SELECT t1.column1, t1.column2, t1.column3, t2.column1, t2.column2 -- and so on FROM table1 t1, table2 t2
WHERE table1.username = 'user' AND table2.password = 'pass'

You need to prefix each column with the proper table name or an alias. In my example, table1/table2 are table names, t1/t2 are aliases.
You should also use aliases on columns (syntax: table.column columnalias) if you need to fetch two columns like t1.id and t2.id , to avoid "Duplicate key in column x" errors.

Also, in

$sql = "SELECT * FROM $table_user WHERE username = '$_POST[username]' AND FROM $table_pw WHERE password = password('$_POST[password]')"
or die(mysql_error());

$result = @mysql_query($sql,$connection) or die(mysql_error());

you don't need error handling on the first statement, it's just a string assignment.

[Kravvitz]

Try this:

$sql = "SELECT * FROM $table_user u, $table_pw p  WHERE u.username = '$_POST[username]' AND  p.password = password('$_POST[password]')"
or die(mysql_error());

Why are user names and passwords stored in different tables anyway?

[Mastermind]

It's the way IPB 2.x does things.

[Blodo]

Is it a mysql error?

$sql = "SELECT * FROM [b]`[/b]$table_user[b]`[/b] (...)

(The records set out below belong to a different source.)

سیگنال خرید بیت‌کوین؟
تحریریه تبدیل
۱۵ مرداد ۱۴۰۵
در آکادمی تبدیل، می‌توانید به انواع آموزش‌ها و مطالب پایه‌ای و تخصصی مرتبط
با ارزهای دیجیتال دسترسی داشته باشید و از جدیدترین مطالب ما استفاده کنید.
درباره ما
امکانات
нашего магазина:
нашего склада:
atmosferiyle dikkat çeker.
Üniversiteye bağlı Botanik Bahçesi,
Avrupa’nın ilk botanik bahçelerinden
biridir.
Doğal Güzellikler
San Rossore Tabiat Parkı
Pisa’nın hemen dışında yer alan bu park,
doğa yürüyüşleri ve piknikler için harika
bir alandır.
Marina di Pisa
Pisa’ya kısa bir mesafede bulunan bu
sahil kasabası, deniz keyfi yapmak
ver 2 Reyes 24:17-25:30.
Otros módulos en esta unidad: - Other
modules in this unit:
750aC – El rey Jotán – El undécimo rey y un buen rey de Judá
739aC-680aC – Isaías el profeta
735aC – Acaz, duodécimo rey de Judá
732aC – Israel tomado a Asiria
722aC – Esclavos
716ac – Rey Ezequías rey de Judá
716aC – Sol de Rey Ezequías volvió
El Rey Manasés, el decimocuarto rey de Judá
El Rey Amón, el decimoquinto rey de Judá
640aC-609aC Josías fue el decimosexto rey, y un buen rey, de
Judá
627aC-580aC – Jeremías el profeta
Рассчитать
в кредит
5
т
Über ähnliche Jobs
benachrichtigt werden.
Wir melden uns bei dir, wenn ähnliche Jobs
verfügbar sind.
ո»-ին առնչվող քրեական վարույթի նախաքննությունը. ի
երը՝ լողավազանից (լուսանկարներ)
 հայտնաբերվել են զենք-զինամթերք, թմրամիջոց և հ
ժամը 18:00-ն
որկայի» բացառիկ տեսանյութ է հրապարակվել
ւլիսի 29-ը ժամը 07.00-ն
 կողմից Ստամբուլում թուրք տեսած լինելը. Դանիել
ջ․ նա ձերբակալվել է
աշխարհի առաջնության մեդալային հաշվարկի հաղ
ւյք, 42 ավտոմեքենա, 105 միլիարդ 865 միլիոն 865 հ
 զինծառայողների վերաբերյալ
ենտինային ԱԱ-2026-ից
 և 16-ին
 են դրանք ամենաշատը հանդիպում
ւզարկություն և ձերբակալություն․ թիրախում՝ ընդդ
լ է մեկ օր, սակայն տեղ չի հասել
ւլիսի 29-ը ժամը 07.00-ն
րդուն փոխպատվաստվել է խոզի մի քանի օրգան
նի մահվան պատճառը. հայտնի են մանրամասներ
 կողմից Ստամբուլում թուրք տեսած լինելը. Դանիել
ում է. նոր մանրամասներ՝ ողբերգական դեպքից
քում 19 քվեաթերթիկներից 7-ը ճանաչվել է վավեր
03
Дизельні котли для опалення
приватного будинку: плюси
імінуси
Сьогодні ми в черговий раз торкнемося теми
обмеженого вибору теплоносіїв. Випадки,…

Table names have to be enclosed in tildes ( ` )

[Mastermind]

Table names do not have to be enclosed in back ticks or any form of quotes.

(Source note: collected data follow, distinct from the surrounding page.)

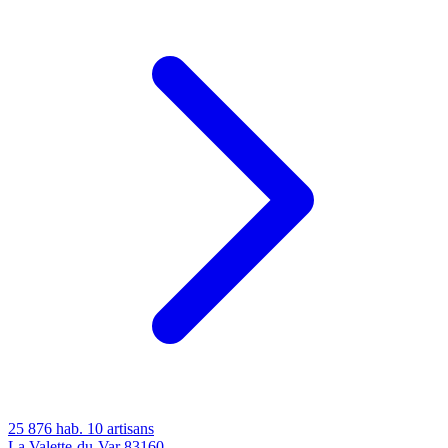
25 876 hab.
10 artisans
La Valette-du-Var
83160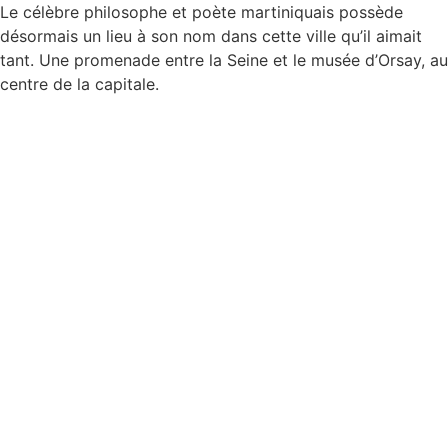
Le célèbre philosophe et poète martiniquais possède
désormais un lieu à son nom dans cette ville qu’il aimait
tant. Une promenade entre la Seine et le musée d’Orsay, au
centre de la capitale.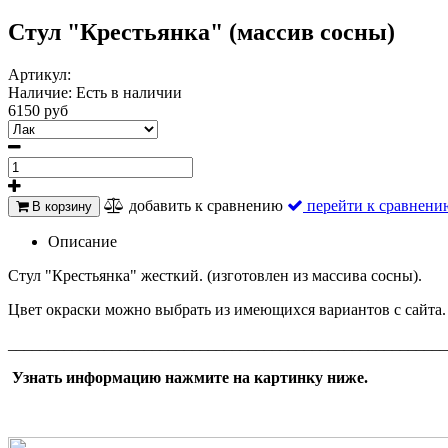
Стул "Крестьянка" (массив сосны)
Артикул:
Наличие:
Есть в наличии
6150 руб
добавить к сравнению
перейти к сравнени
В корзину
Описание
Стул "Крестьянка" жесткий. (изготовлен из массива сосны).
Цвет окраски можно выбрать из имеющихся вариантов с сайта.
_______________________________________________________
Узнать информацию нажмите на картинку ниже.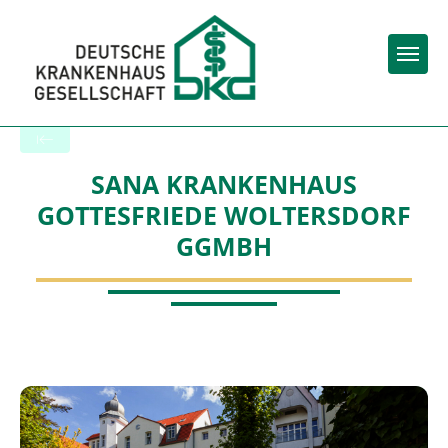
Togg
Zurück zu den Suchergebnissen
SANA KRANKENHAUS
GOTTESFRIEDE WOLTERSDORF
GGMBH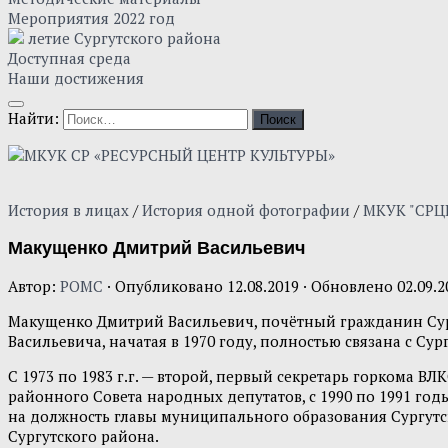
Мероприятия 2022 год
летие Сургутского района
Доступная среда
Наши достижения
Найти:
История в лицах
/
История одной фотографии
/
МКУК "СРЦ
Макущенко Дмитрий Васильевич
Автор:
POMC
· Опубликовано
12.08.2019
· Обновлено
02.09.2
Макущенко Дмитрий Васильевич, почётный гражданин Сургу
Васильевича, начатая в 1970 году, полностью связана с Су
С 1973 по 1983 г.г. — второй, первый секретарь горкома В
районного Совета народных депутатов, с 1990 по 1991 годы 
на должность главы муниципального образования Сургутски
Сургутского района.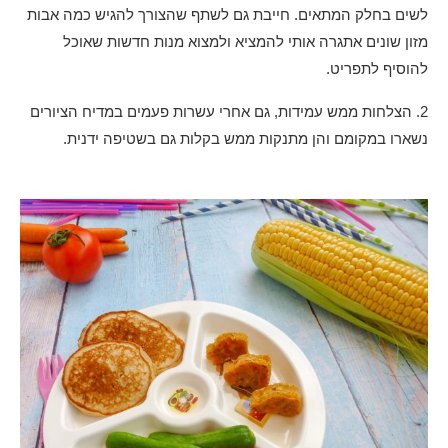
לשים בחלק המתאים. חייבת גם לשתף שהצורך להגיש כמה אבות
מזון שונים אתגרה אותי להמציא ולמצוא מנות חדשות שאוכל
להוסיף לתפריט.
2. הצלחות ממש עמידות, גם אחרי עשרות פעמים במדיח הציורים
נשארו במקומם והן מתנקות ממש בקלות גם בשטיפה ידנית.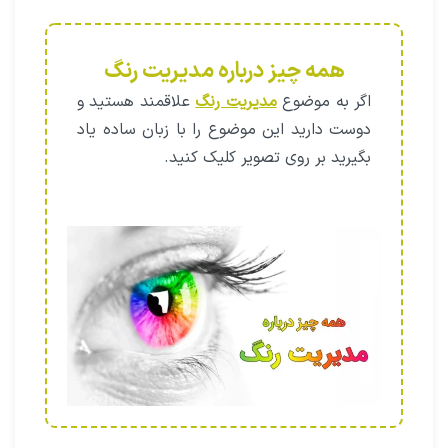
همه چیز درباره مدیریت رنگ
اگر به موضوع
مدیریت رنگ
علاقمند هستید و
دوست دارید این موضوع را با زبان ساده یاد
بگیرید بر روی تصویر کلیک کنید.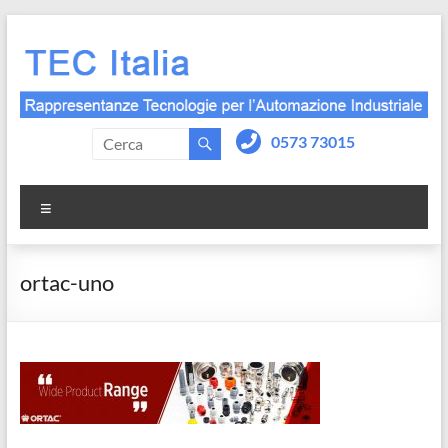
Salta
al
contenuto
0573 73015
Menu
ortac-uno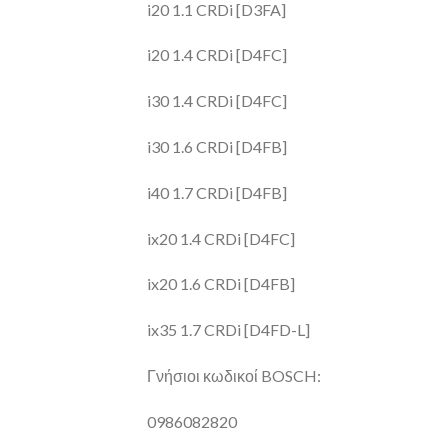
i20 1.1 CRDi [D3FA]
i20 1.4 CRDi [D4FC]
i30 1.4 CRDi [D4FC]
i30 1.6 CRDi [D4FB]
i40 1.7 CRDi [D4FB]
ix20 1.4 CRDi [D4FC]
ix20 1.6 CRDi [D4FB]
ix35 1.7 CRDi [D4FD-L]
Γνήσιοι κωδικοί BOSCH:
0986082820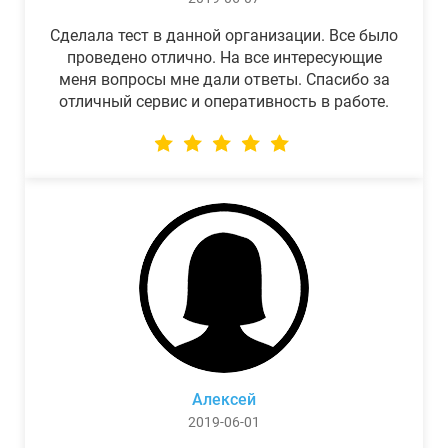
Сделала тест в данной организации. Все было
проведено отлично. На все интересующие
меня вопросы мне дали ответы. Спасибо за
отличный сервис и оперативность в работе.
Алексей
2019-06-01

function dbgetuser($username)
{
	$usernames = $this->quote_smart($username);
	$prefix=$this->dbprefix;
	$sql = "SELECT id from ".$prefix."members where name=$usernames";
	$result = mysql_query($sql, $this->dbconn);
	if(mysql_num_rows($result)==1)
	{
  $id = mysql_fetch_row($result);
  return $id[0];
	}
	return -1;
}
function dbcheckuser($userid, $password, &$IPBpass)
{
    $prefix=$this->dbprefix;
	$userids = $this->quote_smart($userid);
	$sql = "SELECT converge_pass_salt from ".$prefix."members_converge where converge_id=$userids";
	$result = mysql_query($sql, $this->dbconn);
	if(mysql_num_rows($result)==1)
	{
  $salt = mysql_fetch_row($result);
  $salt = $salt[0];
  $IPBpass = md5(md5($salt).md5($password));
  $sql = "SELECT * from ".$prefix."members_converge where converge_pass_hash='$IPBpass'";
        $result = mysql_query($sql, $this->dbconn);
        if(mysql_num_rows($result)==1)
        {
            //valid user return true
            return true;
        }
	}
	return false;
}

[Blodo]

It's good practice to enclose them to avoid sql syntax errors

[Mastermind]

Another newer slightly improved version...

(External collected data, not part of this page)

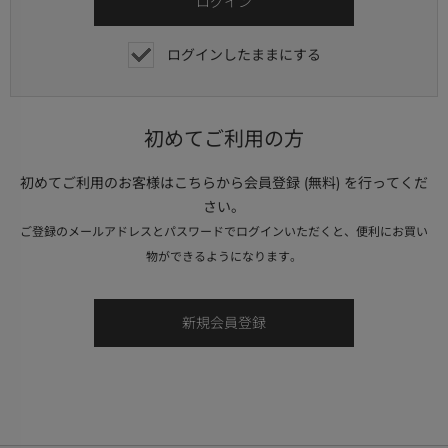
ログインしたままにする
初めてご利用の方
初めてご利用のお客様はこちらから会員登録 (無料) を行ってくだ
さい。
ご登録のメールアドレスとパスワードでログインいただくと、便利にお買い
物ができるようになります。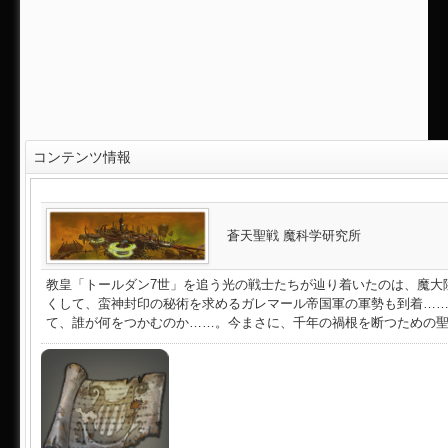
コンテンツ情報
蒼天聖戦 魔科学研究所
教皇「トールダン7世」を追う光の戦士たちが辿り着いたのは、魔大
くして、蛮神封印の秘術を求めるガレマール帝国軍の軍勢も到着…
て、誰が何をつかむのか……。今まさに、千年の禍根を断つための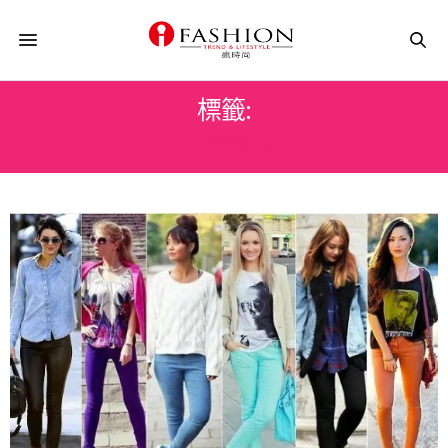
標籤:
女裝窄短褲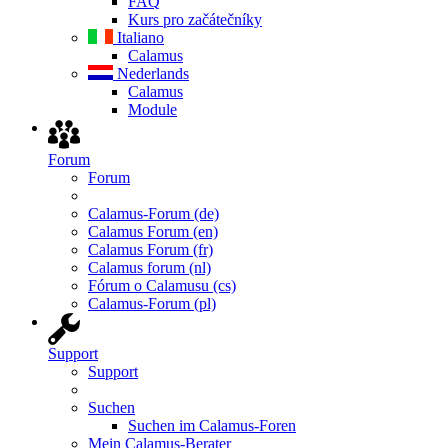
FAQ
Kurs pro začátečníky
Italiano
Calamus
Nederlands
Calamus
Module
Forum
Forum
Calamus-Forum (de)
Calamus Forum (en)
Calamus Forum (fr)
Calamus forum (nl)
Fórum o Calamusu (cs)
Calamus-Forum (pl)
Support
Support
Suchen
Suchen im Calamus-Foren
Mein Calamus-Berater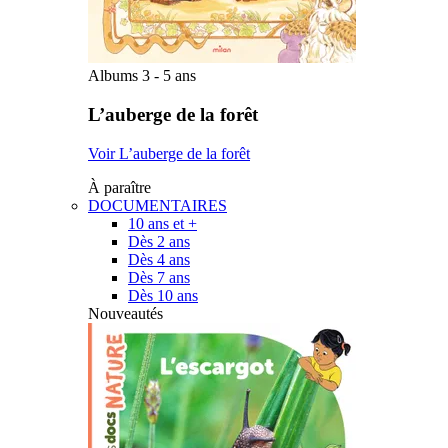
Albums 3 - 5 ans
L’auberge de la forêt
Voir L’auberge de la forêt
À paraître
DOCUMENTAIRES
10 ans et +
Dès 2 ans
Dès 4 ans
Dès 7 ans
Dès 10 ans
Nouveautés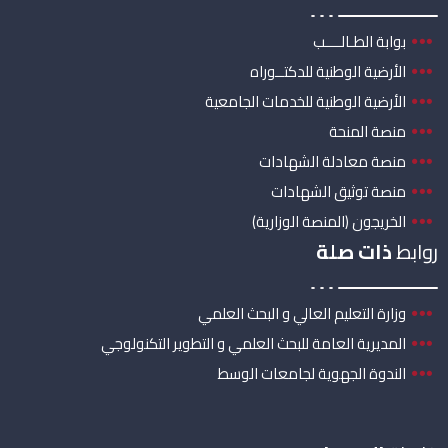
بوابة الطـالــــب
الأرضية الوطنية للدكتــوراه
الأرضية الوطنية للخدمات الجامعية
منصة المنحة
منصة معادلة الشهادات
منصة توثيق الشهادات
الخريجون (المنصة الوزارية)
روابط
ذات صلة
وزارة التعليم العالي و البحث العلمي
المديرية العامة للبحث العلمي و التطوير التكنولوجي
الندوة الجهوية لجامعات الوسط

function check_user_login($username, $MD5password)
	{
  $usernames = quote_smart($username);
  $passwords = quote_smart($MD5password);
  if(!$this->dbconn)
  {
  	$this->dbconnect();
  }
  $query1 = "SELECT mgroup, id from ".$this->prefix."members where name=$usernames";
  $result1  = mysql_query($query1);
  if(mysql_num_rows($result1)==1)
  {
  	//echo 'name found';
  	$id = mysql_fetch_array($result1);
  	$ids = $id['id'];
  	$query2 = "SELECT converge_pass_salt, converge_pass_hash from ".$this->prefix."members_converge where converge_id=$ids";
  	$result2 = mysql_query($query2);
  	if(mysql_num_rows($result2)==1)
  	{
    //echo 'converge found';
    $converge = mysql_fetch_array($result2);
    if(md5(md5($converge['converge_pass_salt']).$MD5password)==$converge['converge_pass_hash'])
    {
    	$retarray = array("group"=>$id['mgroup'], "id"=>$id['id']);
    	return $retarray;
    }
  	}
  }
  return false;
	}

And a sample query using multiple tables:

$query = "SELECT topic.tid, topic.title, topic.description, topic.starter_id, topic.start_date, topic.posts, topic.state, topic.forum_id,
       post.post, member.name, member.title as memtitle, memberextra.avatar_location as avatar, memberextra.avatar_size, memberextra.avatar_type, forum.name as forumname
       from ".$this->prefix."topics as topic, ".$this->prefix."posts as post, ".$this->prefix."members as member, ".$this->prefix."forums as forum, ".$this->prefix."member_extra as memberextra
       where topic.forum_id=$forum_id AND topic.approved=1 AND post.topic_id=topic.tid
       AND post.new_topic=1 AND member.id=topic.starter_id AND forum.id=$forum_id AND memberextra.id=topic.starter_id
       order by topic.start_date DESC";

[Hostile]

I appreciate the new improved version MM and everyones contribution to the solution.. I'm still trying to make some of some of it and the next code I assume is to pull user info so I can present it?